Overwhelmingly, I feel deep gratitude for my life.  The good, the bad and the ugly of it. My heart swells with acknowledgement of the grace bestowed upon me.  

And yet, there’s more I want to do.  

Swirling alongside my gratitude is a growing sense of urgency to do, feel and be the way I have always want to be. It isn’t about a destination, goal or perfection –  but an inner dialogue that has happened in mid-life for me and many I know or coach, shifting goals and perspective from me to we.

This is a hallmark shift of midlife. As is more urgency…in certain areas.

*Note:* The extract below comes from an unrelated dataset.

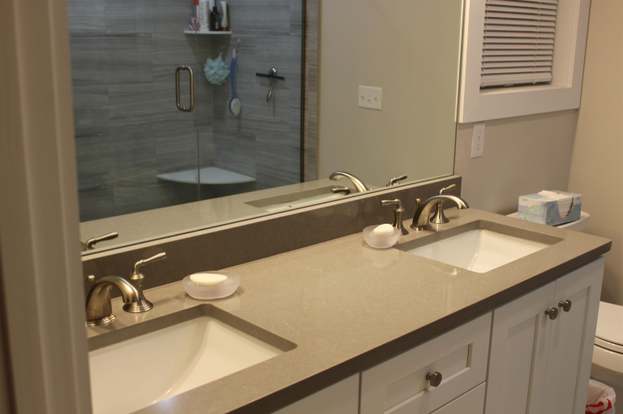 The height and width of the screenshot is (414, 623). Find the location of `tissue box`. tissue box is located at coordinates [x=531, y=209]. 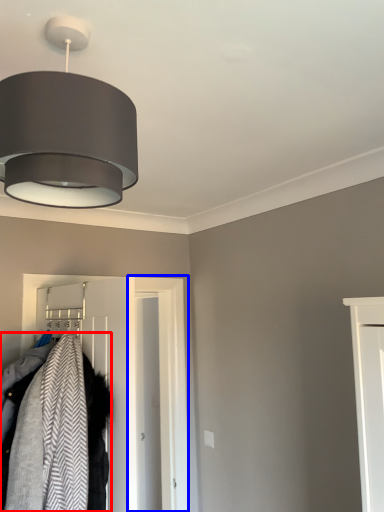 Question: Which object is further to the camera taking this photo, laundry (highlighted by a red box) or door (highlighted by a blue box)?

Choices:
 (A) laundry
 (B) door

Answer: (B) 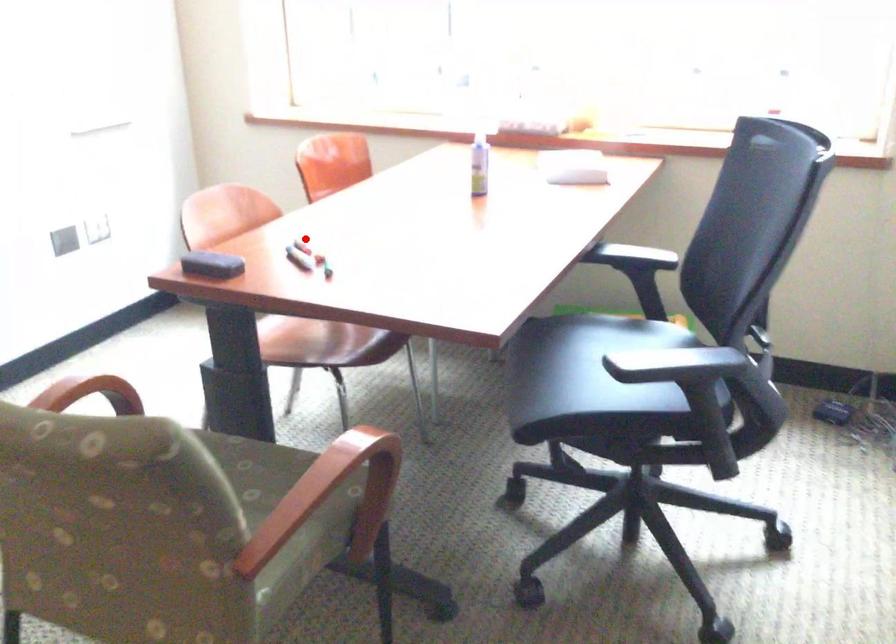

For what really matters – big dreams, health goals or making time for people – it is “go time,” as the pros say. Midlife ushers in a growing inner call to step up, take risks and give up what doesn’t serve.  I’m seeing that waiting for the right moment, which can include reaching money milestones, ensuring external circumstances align or making people get on board keeps you stuck or on the sidelines.  I have an equal sense of being comfortable with circumstances being imperfect or timing being unideal.

That’s because, with increasing clarity, I see that our legacies are built through midlife despite all the boxes being checked.

What are you waiting for? 

Waiting for the kids to get a little older. Waiting for the promotion to come through. Waiting for your savings to hit a certain number. Waiting for a sign, for permission, for the endless, snarled traffic of life’s obligations to magically part, revealing a wide-open lane just for you.

We are a culture of waiters. We stand on the side of the road, engine idling, convinced that the perfect moment to begin is coming. Any minute now.

But what if it isn’t?

What if the clear, paved, four-lane highway to your goals is complete fiction? What if the real path forward looks less like an open road and more like a dense jungle?

The Midlife Urgency Isn’t a Crisis. It’s a Compass.

Sometime around your late 30s or 40s, a new feeling starts to hum beneath the surface. It’s a low-grade thrum of urgency. The time you once saw as an infinite horizon now has a visible shoreline. As decades pass, you realize you fewer guarantees. The cultural script calls this a midlife “crisis.”

That’s a lie.

That urgency isn’t a crisis; it’s an awakening. It’s your soul’s alarm clock, finally going off after you’ve hit snooze for two decades. It’s the visceral, gut-level realization that you have less time for things that feel hollow. The opportunity to acknowledge that we are often the biggest obstacles in our own lives, and, thus, have agency.  We also have less patience for the masks we wear: the “good boss,” the “perfect parent,” the “nice friend.”  We want to be driven by more of ourselves. 

Change yourself and you have done your part in changing the world.

Paramahansa Yogananda

Though I feel trepidation heading into a new decade, I also know it isn’t a moment to fear. It’s an opportunity. Feeling time running out is a gift in a weird way. It’s the universe handing me a compass and pointing, not toward what I should do, but toward what I must do. Midlife is permission we’ve been waiting for, granted by our own mortality.

The question is no longer, “When will the path clear?” Instead, it is about accepting all that is, including ourselves.

Moving Forward When There Is No Path

Seizing the day isn’t about grand, reckless gestures. It’s about taking deliberate actions. It’s about creating the path by walking it. Here’s how I plan to start:

  1. The 15-Minute Act. Forget the five-year plan. What can you do for 15 minutes today? Don’t “plan to write a book.” Open a document and write one paragraph. Don’t “start a business.” Spend 15 minutes researching one competitor. The goal isn’t to reach the destination; it’s to be in the present and participate in acts that are in alignment with you, even if for a short time. 
  2. Conduct an Energy Audit. Authenticity is about a series of small, honest choices. For the next week, ask yourself one question about your activities, conversations, and commitments: “Does this energize me or drain me?” That’s it. Just notice. Notice how you feel after coffee with a certain friend. Notice how you feel after that weekly meeting. The answers will be your map, as often we don’t even know how we may feel about agenda items that clutter our day. Get curious about what drives you.
  3. Redefine “Ready.” You will never be 100% ready. The finances will never be perfect. You will never have all the knowledge. “Ready” is a myth that keeps us standing still. Your new definition of ready is simply willing. Willing to try, willing to be clumsy, willing to learn as you go, and willing to be courageous. The moment you are willing is the moment you are ready.

The opening isn’t ahead of you. It’s inside of you. It’s the courage to take the first step into the wilderness without a map and believe in yourself even still.

This is what the next decade will be for me.  I am excited to step into it despite full clarity, additional time or pathway to goals fully clear.

The path doesn’t clear by itself. We must clear it. And in doing this, we actualize who we are meant to be and what we will leave in this world.